Scudetto, Juve vuole chiudere ma CR7 è a rischio per Napoli

Allegri a +13 sui partenopei, domenica la partitissima in un San Paolo blindato (800 agenti) Problema alla caviglia per Ronaldo: forse resterà a riposo in vista della partita con l’Atletico
TORINO . Cristiano Ronaldo è in dubbio per Napoli a causa di una contusione alla caviglia sinistra. Sarebbe un bel guaio per la Juventus se la partitissima di domenica al San Paolo (ore 20,30) fosse decisiva per lo scudetto. Invece, con i tre punti che valgono più per la gloria che altro (la Juve ha 13 punti in più del Napoli), il lieve infortunio potrebbe giustificare un turno di riposo di cui CR7 ha forse bisogno, come hanno lasciato supporre le prove incolori di Madrid e Bologna. Ieri, alla ripresa degli allenamenti alla Continassa dopo i due giorni di riposo concessi da Allegri, Ronaldo è rimasto fuori dal gruppo e ha seguito un programma a parte con Douglas Costa. L'ha svelato la stessa Juventus nel bollettino pubblicato sul sito. Oggi sono previsti nuovi controlli per capire l'evoluzione della botta alla caviglia subita domenica a Bologna. È possibile che il fuoriclasse portoghese salti la partita di Napoli o che ne giochi solo un pezzo.
La sfida è troppo vicina alla data più importante, il 12 marzo di Juve-Atletico, match decisivo nella stagione bianconera. Ma CR7 vorrebbe esserci anche al San Paolo. Non ha alcuna lesione, quando il dolore sarà passato sarà nuovamente a disposizione al 100%. Quest'anno Ronaldo ha saltato una sola partita per intero, Juve-Young Boys di Champions quando era squalificato per l'espulsione rimediata a Siviglia. In campionato era rimasto fuori dalla formazione titolare a Bergamo, ma era entrato al 65' segnando il gol del 2-2 finale. In totale 35 presenze, 21 gol (19 in campionato, dove è in testa alla classifica marcatori).

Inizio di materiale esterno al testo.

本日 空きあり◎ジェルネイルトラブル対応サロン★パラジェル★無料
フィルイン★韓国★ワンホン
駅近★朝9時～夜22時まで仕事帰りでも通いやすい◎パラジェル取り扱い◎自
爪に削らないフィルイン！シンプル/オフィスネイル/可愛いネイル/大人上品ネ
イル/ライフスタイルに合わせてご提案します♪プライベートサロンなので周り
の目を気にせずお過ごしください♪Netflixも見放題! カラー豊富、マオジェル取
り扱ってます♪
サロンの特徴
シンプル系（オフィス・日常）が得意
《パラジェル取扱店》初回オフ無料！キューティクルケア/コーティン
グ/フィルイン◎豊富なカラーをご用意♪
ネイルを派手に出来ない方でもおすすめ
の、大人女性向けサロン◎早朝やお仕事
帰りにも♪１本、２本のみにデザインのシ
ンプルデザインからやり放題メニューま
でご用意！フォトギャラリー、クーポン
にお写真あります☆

Su Instagram la compagna Georgina Rodriguez gli ha dedicato un lungo messaggio d'amore che ha raccolto un milione e 300 mila like. Un modo anche questo di sostenere CR7 che non vuole assolutamente fallire l'appuntamento con la Champions in maglia bianconera, dopo averne già vinte 5, una con il Manchester United, 4 con il Real Madrid. A Napoli gli unici assenti certi tra i bianconeri sono Cuadrado e Khedira.

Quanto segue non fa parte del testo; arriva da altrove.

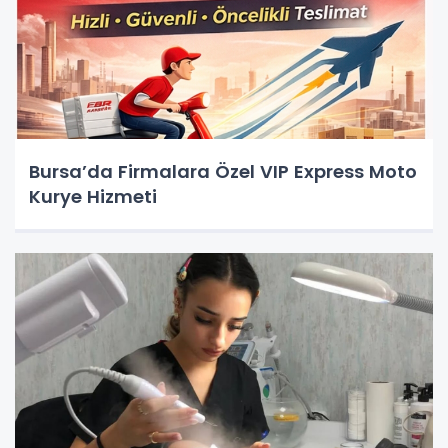
Bursa’da Firmalara Özel VIP Express Moto
Kurye Hizmeti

San Paolo blindato. Cresce l'attesa tra i tifosi azzurri. Quella contro i bianconeri è sempre la partita dell'anno, indipendentemente dalla posizione di classifica della due squadre e dal fatto che ci sia ancora in ballo o meno la lotta per lo scudetto. La febbre aumenta e si fanno sempre più evidenti, al contempo, i pericoli per l'ordine pubblico che la gara porta con sé, soprattutto dopo la decisione del Casms di concedere l'accesso allo stadio ai tifosi bianconeri. Il provvedimento adottato dall'Osservatorio Nazionale sulle Manifestazioni Sportive è stato contestato dalla tifoseria azzurra che invoca una disparità di trattamento con la gara d'andata, quando ai sostenitori del Napoli non fu consentito l'accesso allo Juventus Stadium, con l'aggravante che domenica sera i tifosi partenopei non residenti in Campania non potranno essere presenti al San Paolo. Nel settore riservato agli ospiti è prevista la presenza di mille supporter bianconeri, mentre complessivamente il San Paolo sarà riempito da 50 mila persone. Il piano per la sicurezza che prevede l'utilizzazione di 800 uomini.
Di Napoli-Juventus e del momento della squadra azzurra ha parlato Simone Verdi. «Vogliamo vincere per accorciare le distanze dalla Juventus. Il campionato non è ancora chiuso».